Mississippi Steamboat Era In Historic Photographs Natchez To New Orleans 1870-1920 By Joan W. Gandy and Thomas H. Gandy
Softcover
120 pages
COPYRIGHT 1987

CONTENTS
The Mississippi River: A Brief Sketch
A Second Chance
A Ghostly Bird Na
A Boat For The Times
The Landing Comes Alive
A River Town
"Crazy On Cotton
Cotton, Coal, Mail And Molasses
The Anchor Line
"The Dull Season"
Deluges And Delays
Disaster And Demise
Bibliography
Index

PREFACE
In 1870, the year of the famous steamboat race between the Natchez and the Robert E. Lee, a young man named Henry C. Norman boarded a boat in Louisville, Kentucky, and traveled down the Mississippi River to Natchez, Mississippi, where he disembarked at the landing known as Natchez Under-the-Hill. Norman was 20 years old at the time. He left a mother and a younger brother in Louisville, where they had moved just a few years before from their home in Newnan, Georgia, perhaps because of the death of Norman's father.
Why Henry Norman chose to settle in Natchez is not known, but it may have been that the reputation of the town as a bustling little commercial center attracted him. Indeed, Natchez had become widely known for its wealthy citizens, beautiful mansions and gardens and thriving businesses as the cotton trade reached its peak in the mid-1800s. Moreover, Natchez was virtually untouched by the Civil War and therefore in an excellent position to make a comeback in the years following it.
Young Norman went to work for a photographer named Henry Gurney soon after he arrived in Natchez. Gurney had been in and out of Natchez for almost 20 years by then, having started out there as a daguerreotypist in 1851, when Natchez was said to have had more millionaires than any other town in the country besides New York. Gurney was therefore firmly established in Natchez when Norman became the studio "operator," learning the techniques of both camera and darkroom. For several years Norman worked in Gurney's studio, and it became clear that the young operator was gifted as a photographer.

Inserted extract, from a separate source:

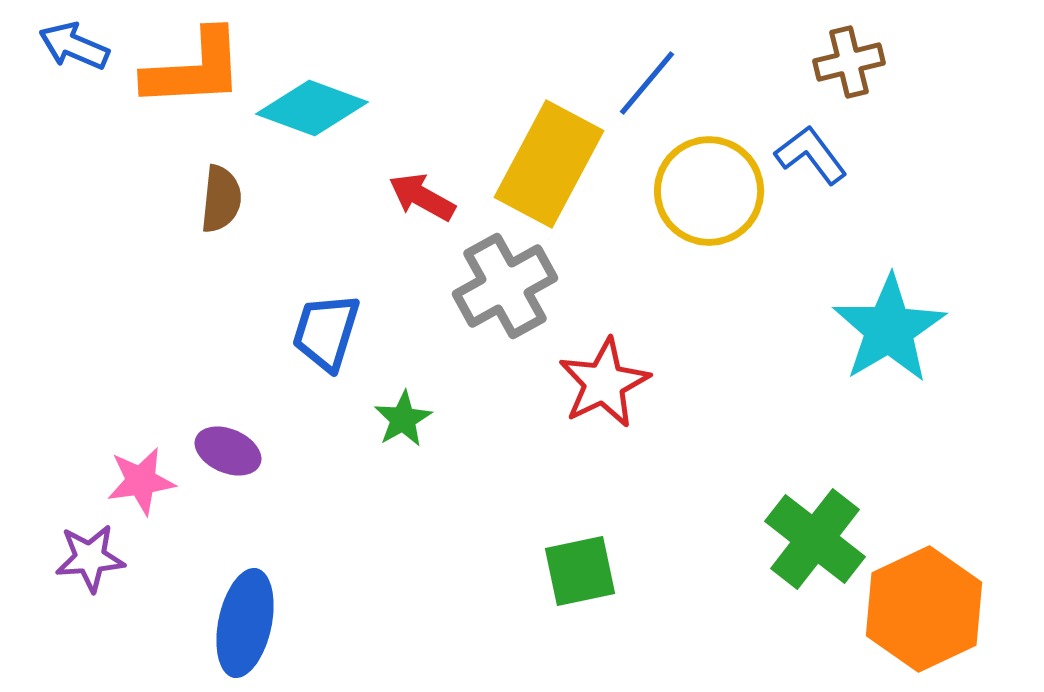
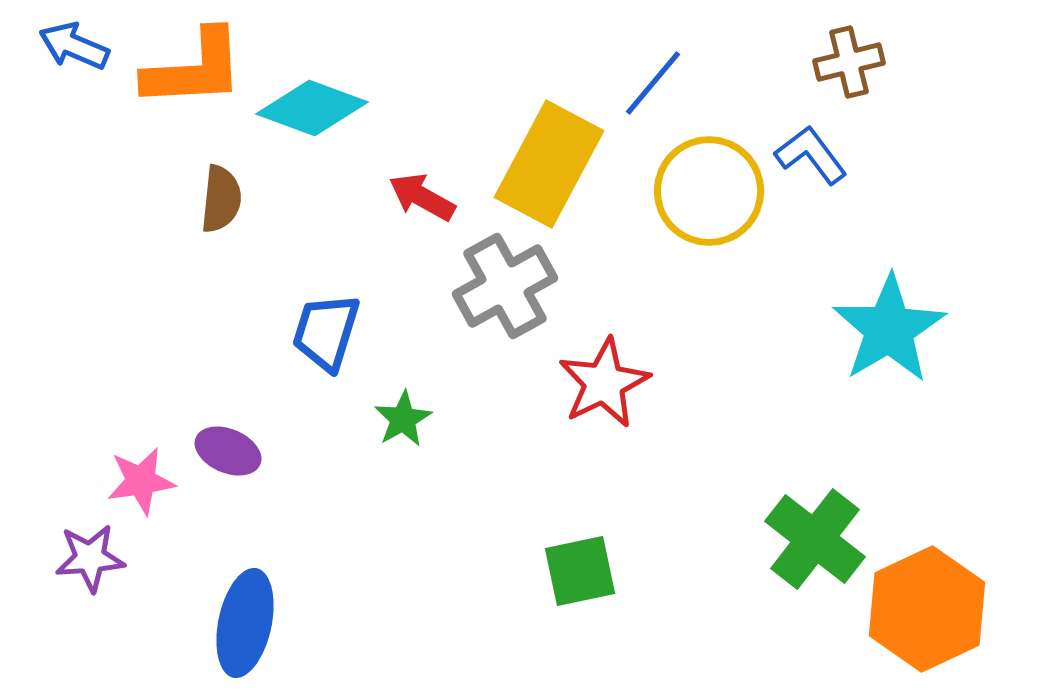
blue line: moved 6 px right
orange hexagon: moved 3 px right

By 1876, Norman had opened his own studio. It appears that Gurney may have withdrawn from the business to travel, or perhaps he retired. In the early 1880s, he was living in Minnesota and occasionally disembarking in Natchez to visit old friends when he made trips to New Orleans by steamboat. When he gave up the photography business, Gurney left Norman many-if not all-of his negatives and, it may be assumed, his equipment.

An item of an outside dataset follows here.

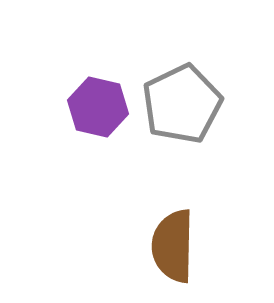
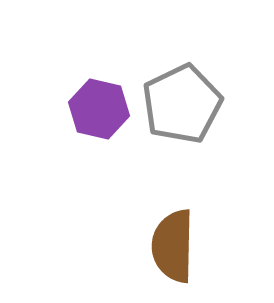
purple hexagon: moved 1 px right, 2 px down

During the next 30 years, Henry Norman became the best-known photographer in the Natchez region. People from miles around came to his studio for portraits, and he was called upon to photograph the most significant social and cultural events. Norman demonstrated skill and artistry as a photographer but, more important, he showed a love for his work that is evident in the great number of photographs he seems to have made for his own pleasure, a truly remarkable record of his little town.